Banwell Ochre Caves
- Location of Banwell Ochre Caves.
- Area of search: Avon
- Grid reference: ST407593
- Coordinates: 51°19′47″N 2°51′09″W﻿ / ﻿51.3297°N 2.8525°W
- Interest: Geological
- Area: 12.46 ha (30.8 acres)
- Notification date: 1983

= Banwell Ochre Caves =

Caves in Somerset, England

 Banwell Ochre Caves are a 12.46-hectare geological Site of Special Scientific Interest near the village of Banwell, North Somerset, notified in 1983.

There are five caves in total which contain the most extensive and accessible yellow ochre workings in the Mendip Hills. A wide variety of ochre types and iron hydroxides (limonites) can be examined in situ, and the evidence of their accumulation as residual ore-bodies associated with Ice Age (Pleistocene) sediments is clearly visible.

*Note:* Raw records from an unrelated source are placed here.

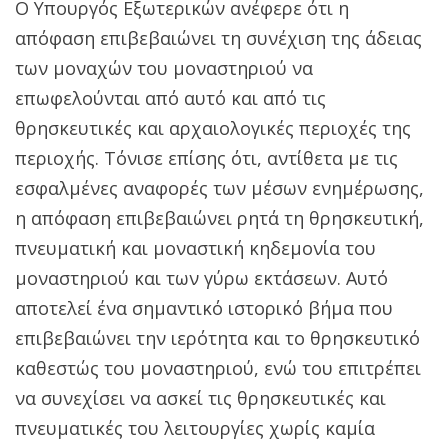
Ο Υπουργός Εξωτερικών ανέφερε ότι η
απόφαση επιβεβαιώνει τη συνέχιση της άδειας
των μοναχών του μοναστηριού να
επωφελούνται από αυτό και από τις
θρησκευτικές και αρχαιολογικές περιοχές της
περιοχής. Τόνισε επίσης ότι, αντίθετα με τις
εσφαλμένες αναφορές των μέσων ενημέρωσης,
η απόφαση επιβεβαιώνει ρητά τη θρησκευτική,
πνευματική και μοναστική κηδεμονία του
μοναστηριού και των γύρω εκτάσεων. Αυτό
αποτελεί ένα σημαντικό ιστορικό βήμα που
επιβεβαιώνει την ιερότητα και το θρησκευτικό
καθεστώς του μοναστηριού, ενώ του επιτρέπει
να συνεχίσει να ασκεί τις θρησκευτικές και
πνευματικές του λειτουργίες χωρίς καμία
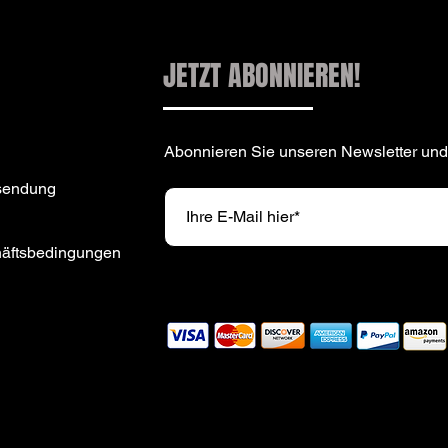
JETZT ABONNIEREN!
Abonnieren Sie unseren Newsletter und
sendung
häftsbedingungen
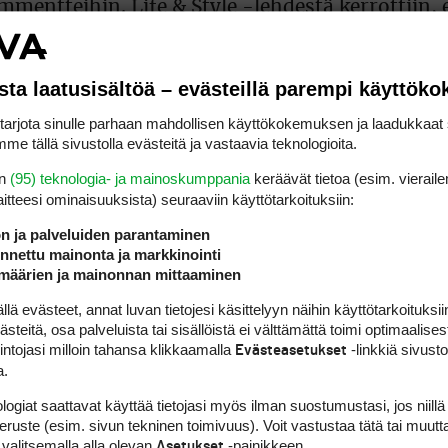
mmentteihin. Life & Style -lehdestä kerrottiin, 
henkilöt kertoivat Woodsin tapausta koskevia mi
naalin yhteydessä viime viikolla West Palm Beac
essä olleet lausunnot tai ylipäätään puhuneen
sta laatusisältöä – evästeillä parempi käyttök
ittui tällä kaudella PGA Tourin ansiolistalla 51:
rjota sinulle parhaan mahdollisen käyttökokemuksen ja laadukkaat s
kana kiertueen karsinnoissa. Warren pelasi
me tällä sivustolla evästeitä ja vastaavia teknologioita.
eytti kilpailun. Hän oli kiertueen ansiolistalla 1
en
(95) teknologia- ja mainoskumppania
keräävät tietoa (esim. vieraile
laitteesi ominaisuuk­sista) seuraaviin käyttötarkoituksiin:
ön ja palveluiden parantaminen
nettu mainonta ja markkinointi
määrien ja mainonnan mittaaminen
 evästeet, annat luvan tietojesi käsittelyyn näihin käyttötarkoituksiin
teitä, osa palveluista tai sisällöistä ei välttämättä toimi optimaalisest
intojasi milloin tahansa klikkaamalla
-linkkiä sivust
Evästeasetukset
a.
logiat saattavat käyttää tietojasi myös ilman suostumustasi, jos niillä
peruste (esim. sivun tekninen toimivuus). Voit vastustaa tätä tai muutt
 valitsemalla alla olevan
-painikkeen.
Asetukset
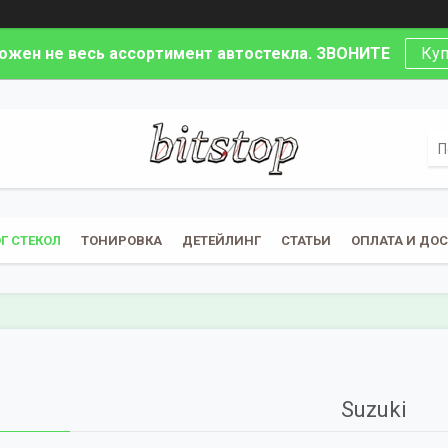
ложен не весь ассортимент автостекла. ЗВОНИТЕ
Куп
Г СТЕКОЛ
ТОНИРОВКА
ДЕТЕЙЛИНГ
СТАТЬИ
ОПЛАТА И ДО
Suzuki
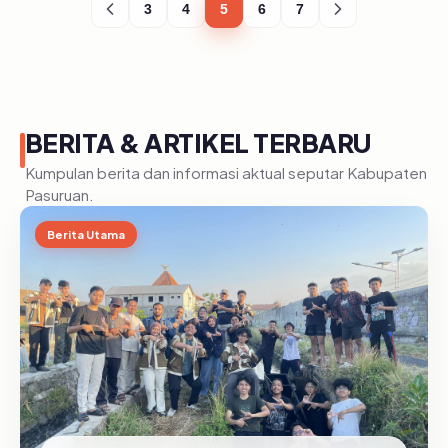
3
4
5
6
7
BERITA & ARTIKEL TERBARU
Kumpulan berita dan informasi aktual seputar Kabupaten
Pasuruan.
Berita Utama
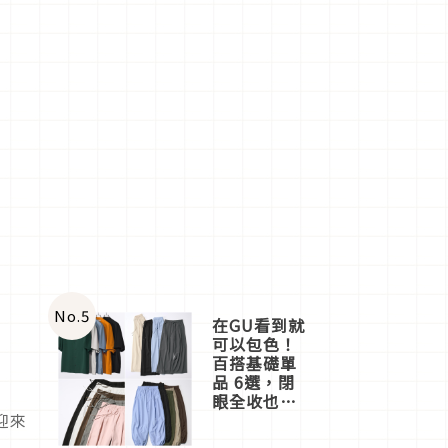
No.
5
在GU看到就
可以包色！
百搭基礎單
品 6選，閉
眼全收也不
迎來
心疼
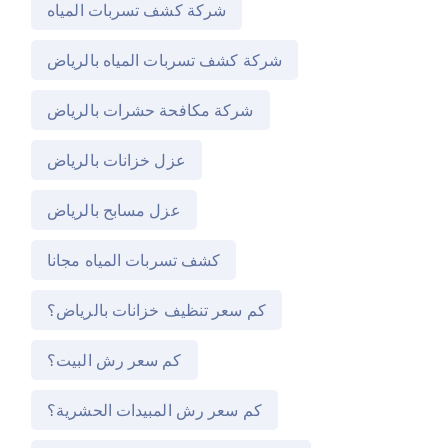
شركة كشف تسربات المياه
شركة كشف تسربات المياه بالرياض
شركة مكافحة حشرات بالرياض
عزل خزانات بالرياض
عزل مسابح بالرياض
كشف تسربات المياه مجانا
كم سعر تنظيف خزانات بالرياض؟
كم سعر رش البيت؟
كم سعر رش المبيدات الحشرية؟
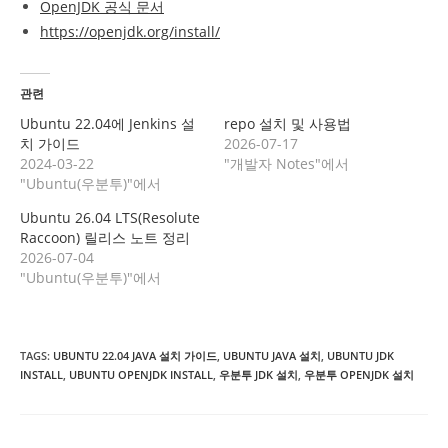
OpenJDK 공식 문서
https://openjdk.org/install/
관련
Ubuntu 22.04에 Jenkins 설
repo 설치 및 사용법
치 가이드
2026-07-17
2024-03-22
"개발자 Notes"에서
"Ubuntu(우분투)"에서
Ubuntu 26.04 LTS(Resolute
Raccoon) 릴리스 노트 정리
2026-07-04
"Ubuntu(우분투)"에서
TAGS
:
UBUNTU 22.04 JAVA 설치 가이드
,
UBUNTU JAVA 설치
,
UBUNTU JDK
INSTALL
,
UBUNTU OPENJDK INSTALL
,
우분투 JDK 설치
,
우분투 OPENJDK 설치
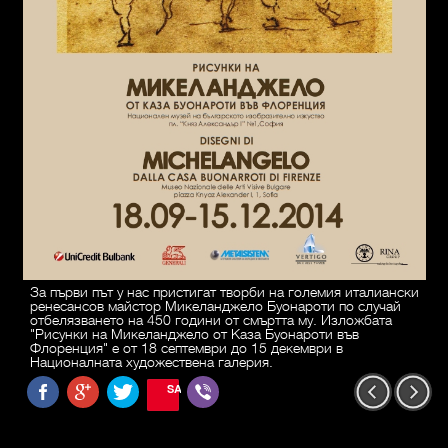
За първи път у нас пристигат творби на големия италиански
ренесансов майстор Микеланджело Буонароти по случай
отбелязването на 450 години от смъртта му. Изложбата
"Рисунки на Микеланджело от Каза Буонароти във
Флоренция" е от 18 септември до 15 декември в
Националната художествена галерия.
SAVE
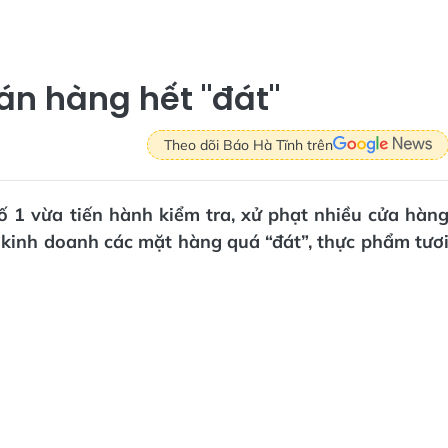
bán hàng hết "đát"
Theo dõi Báo Hà Tĩnh trên
số 1 vừa tiến hành kiểm tra, xử phạt nhiều cửa hàn
 kinh doanh các mặt hàng quá “đát”, thực phẩm tươ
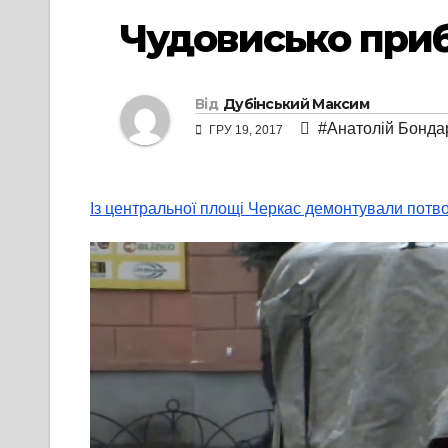
Чудовисько приб
Від
Дубінський Максим
#Анатолій Бонда
ГРУ 19, 2017
Із центральної площі Черкас демонтували потв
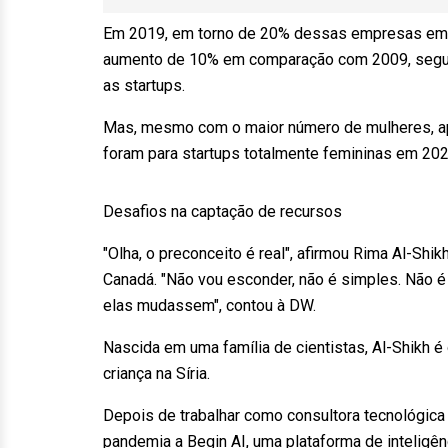
Em 2019, em torno de 20% dessas empresas em 
aumento de 10% em comparação com 2009, segund
as startups.
Mas, mesmo com o maior número de mulheres, ape
foram para startups totalmente femininas em 202
Desafios na captação de recursos
"Olha, o preconceito é real", afirmou Rima Al-Shikh
Canadá. "Não vou esconder, não é simples. Não é
elas mudassem", contou à DW.
Nascida em uma família de cientistas, Al-Shikh
criança na Síria.
Depois de trabalhar como consultora tecnológica
pandemia a Begin AI, uma plataforma de inteligênci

The caves are also a nesting site for the Horseshoe bat a protected species.

The caves were first exploited for ochre mining in the 1930s and worked until 1948.

Cave one is 62 m long, Cave two 154 m, cave three 92 m cave four 62 m and cave five 31 m long. A small additional cave is choked with rocks at a depth of 4 m.